*** Opening of Data under study ***
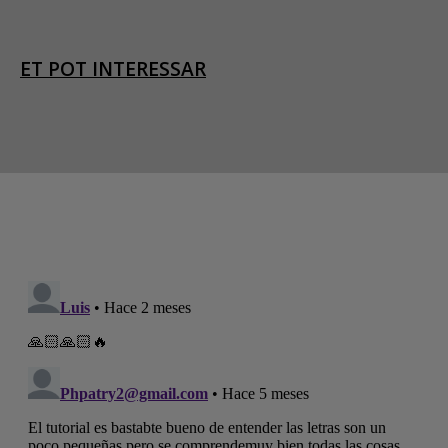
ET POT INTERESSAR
*** Close of Data under study ***
*** Opening of Data under study ***
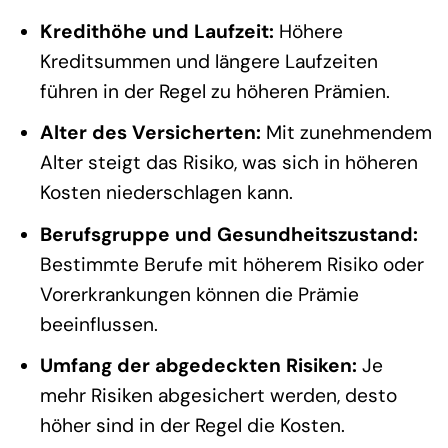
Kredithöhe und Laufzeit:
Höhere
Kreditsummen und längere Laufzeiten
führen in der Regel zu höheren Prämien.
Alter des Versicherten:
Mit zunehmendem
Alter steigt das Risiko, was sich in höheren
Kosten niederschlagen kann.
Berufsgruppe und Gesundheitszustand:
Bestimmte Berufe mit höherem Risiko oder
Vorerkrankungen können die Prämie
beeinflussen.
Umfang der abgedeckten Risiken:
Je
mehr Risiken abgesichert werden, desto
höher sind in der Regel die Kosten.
*** Close of Data under study ***
**What needs to be done**
Find the string "Risiken" in the listing and return every line that holds it.

**Answer to the problem**
Umfang der abgedeckten Risiken:
mehr Risiken abgesichert werden, desto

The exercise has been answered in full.